Nearly 2,000 delegates from more than 100 countries travelled to Montréal yesterday Wednesday to attend the largest human-rights conference on issues of interest to lesbian, gay, bisexual and transgendered (LGBT) individuals.
Legal scholars, judges, activists, researchers, rights advocates, academics, union representatives and journalists are among those who gathered for the four-day International Conference on LGBT Human Rights, which is tied to the 1st World Outgames.
“The large number of delegates coming from all over the globe will undoubtedly provide new contacts, new impulses and new bridges to enhance the vitally needed international work,” said Radio Sweden broadcaster Bill Schiller, a gay and lesbian rights activist who is scheduled to speak.
According to The Montréal Gazette, comedienne Robin Tyler left Canada in the ’60s because she had heard that the United States was more accepting of gays.
“Isn’t that ironic?” she said in a recent Gazette phone interview. “Now Canada has passed civil rights for gays, and the US is still dominated by religious fanatics.”
She recalled a visit to Montréal during the planning stages of the Outgames and rights conference, where she was greeted warmly by the mayor and other politicians.
“I was not just tolerated, but treated as a welcomed human being, in a country that has full equal rights, a rare thing in this world.”
Keynote speakers at the conference include Alice Nkom, a lawyer who is defending 11 men imprisoned for being gay in Cameroon; Walter Schubert, founder of the Gay Financial Network and the first openly gay member of the New York Stock Exchange; Ashok Row Kavi, HIV activist and founder of Bombay Dost, India’s first registered gay magazine; and Georgina Beyer, the world’s first transsexual Member of Parliament from New Zealand.
There will be 200 workshops with topics such as Transgender People in the Workplace, Real and Perceived Barriers to Being Out in Pro Sports, Public Executions in Iran: What Can We Do?, Challenging Anti-Sodomy Laws in the South and Equality and Equity in Zimbabwe.

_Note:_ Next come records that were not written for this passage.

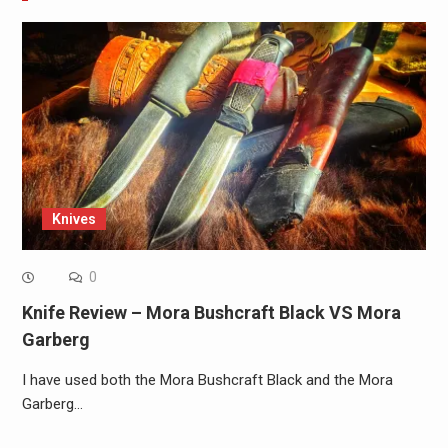
Knives
0
Knife Review – Mora Bushcraft Black VS Mora
Garberg
I have used both the Mora Bushcraft Black and the Mora
Garberg…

“I feel that many, in North America particularly, don’t have any idea about what people go through in developing countries – how their sexuality plays such a huge role is subjugating them even further than the poverty, ethnicity, class and other factors dictate,” said Rosanna Flamer-Caldera, co-secretary of the Brussels-based International Lesbian and Gay Association (ILGA), in the Gazette report.
Flamer-Caldera also is an activist with a small group called Equal Ground in her native Sri Lanka.
“We are fighting for the rights of all those who are marginalized due to their sexual orientation and gender identity – in a country where homosexuality (both men and women) is still a criminal offence,” she said of her homeland.
Montreal decided to start the Outgame after a disagreement between local organisers and the Federation of Gay Games, which the city was originally set to host. The Gay Games were later handed to Chicago.